It has been a promising year so far for Target Healthcare REIT. The group, founded in 2013, recently made two acquisitions - an 88-bed care home in Leicestershire and a development site in Birkdale - and it is planning to expand its presence further across the UK.
The company has done five fundraising rounds since it was set up, with the last, in May 2016, raising more than £100m. This allowed it to beef up its regional portfolio, which now comprises 47 assets with a value of £285m.
Property Week caught up with founder Kenneth MacKenzie to find out what Target Healthcare’s next moves will be.
We launched Target Healthcare in March 2013 with the aim of getting a diversified portfolio of care homes with several different tenants so we would not have to rely on any single tenant or operator.

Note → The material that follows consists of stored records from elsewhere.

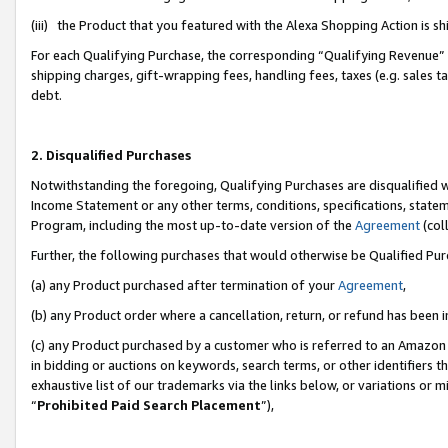
(iii) the Product that you featured with the Alexa Shopping Action is 
For each Qualifying Purchase, the corresponding “Qualifying Revenue” i
shipping charges, gift-wrapping fees, handling fees, taxes (e.g. sales ta
debt.
2. Disqualified Purchases
Notwithstanding the foregoing, Qualifying Purchases are disqualified w
Income Statement or any other terms, conditions, specifications, statem
Program, including the most up-to-date version of the
Agreement
(coll
Further, the following purchases that would otherwise be Qualified Pu
(a) any Product purchased after termination of your
Agreement
,
(b) any Product order where a cancellation, return, or refund has been i
(c) any Product purchased by a customer who is referred to an Amazon 
in bidding or auctions on keywords, search terms, or other identifiers 
exhaustive list of our trademarks via the links below, or variations or 
“
Prohibited Paid Search Placement
”),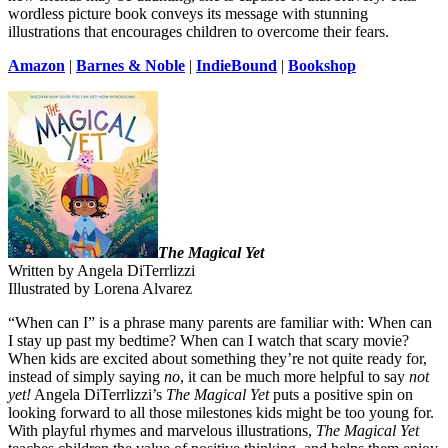
wordless picture book conveys its message with stunning
illustrations that encourages children to overcome their fears.
Amazon
|
Barnes & Noble
|
IndieBound
|
Bookshop
The Magical Yet
Written by Angela DiTerrlizzi
Illustrated by Lorena Alvarez
“When can I” is a phrase many parents are familiar with: When can
I stay up past my bedtime? When can I watch that scary movie?
When kids are excited about something they’re not quite ready for,
instead of simply saying
no
, it can be much more helpful to say
not
yet!
Angela DiTerrlizzi’s
The Magical Yet
puts a positive spin on
looking forward to all those milestones kids might be too young for.
With playful rhymes and marvelous illustrations,
The Magical Yet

We also wanted our tenants to sign up to very long leases - up to 35 years in England and 25 years in Scotland - to turn the rental income into a dividend that will be fully covered when the funds are fully invested. We would do that with a low level of gearing so there’s no leverage risk in the portfolio. Here we are, four years on with 46 homes, and our plan is to continue to grow.
We’re not trying to outgrow ourselves; we’re trying to be repetitive and a bit boring, in a word: reliable. If people are investing in us, it’s because they are looking for a stable income and that’s very much our intent.
We’re flexible about where we buy across the country. We haven’t bought in London but we’ve bid for things there and it’s another opportunity that we’ve been wondering about.
We see buying a care home as buying a local opportunity within its local market. We don’t say to ourselves: “We would like to have a home in Southampton - let’s see what we can find.” What we do is try to be a long-term support for investors in the care sector as opportunity commands.
We would always consider opportunities in light of local competition, supply and demand. That’s partly down to the number of older people in the area compared with the total number of beds, but it’s also crucial to find the right assets in the right locations.
There are around 480,000 beds in the senior living sector in the UK. About 150,000 to 160,000 are old-fashioned Victorian houses, flat-roof extensions, old bed and breakfasts and so on. They’re poorly equipped so we don’t buy any of them.
Then there are 250,000 units that are quite often purpose-built but their wetroom facilities are non-existent. They’re basically a block of rooms with a bare WC and a handwash basin for each room. We don’t really think that’s the future of care homes.
Our homes have wetroom facilities with each bedroom.
That’s the kind of product we’re looking to buy. Sometimes it might be described as high-end but we’re all used to ensuite bedrooms today. So why wouldn’t you be able to have the dignity of your own personal care in your own ensuite room? It’s the future of the sector.
We think it should be more challenging because we want to see improving standards of care. For the market to grow, it has to. We’re supportive of the regulator [the Care Quality Commission].
We are an unusual landlord. We describe ourselves as an engaged landlord - we are not just a rent collector. Our healthcare team is as big as, and sometimes bigger than, the investment team and they’re in regular contact with each home.
We are much closer to our tenants and our idea for this business is to provide best-in-class local market real estate so the staff feel good about where they work.
It’s always about the local market and the location of the care home. That’s really the big focus for us because you don’t want your granny to live 45 miles away from you.
We have to ask: how is this stuff paid for? Older people are sitting on huge wealth; they all have their houses and the average net worth per person is around £100,000. But for every £100 a care home receives in income, about £50 to £55 is spent in wages and another £12 to £14 is spent in overheads, regulator fees, food, electricity and heating.
So, typically, care homes remain a profitable business. They make 30% to 35% EBITDA, sometimes 40%. It’s pretty simple to work out - a 10% increase in the living wage means a 5% increase in cost for the home and that has to be recovered through higher fees.
We’re at a very interesting stage of the cycle. People have been speaking for years about the demographic bulge and that is now happening. There is more demand - the number of over-85s has doubled in the past 20 years - and one in seven of them generally end up in a care home. We are at that stage of the market when there are more people looking for homes.
We also live in a time when the government is in permanent deficit. There are cutbacks, there’s hesitation about what local authorities are willing to pay and the private sector has to pay more. There are significant operational challenges in running care homes and we like local assets closely controlled by families and smaller operators - people who are really hands-on and engaged.
I also expect to see more regulation, which will probably force some companies to leave the market, and we’ll see increasing demand for bed spaces as the demographic changes and local authorities continue to try and hold back placements because of financial restraint.
I think the good operators will react to this strategically while poor operators will drift out of the market, which is what they’ve been doing for the past few years now.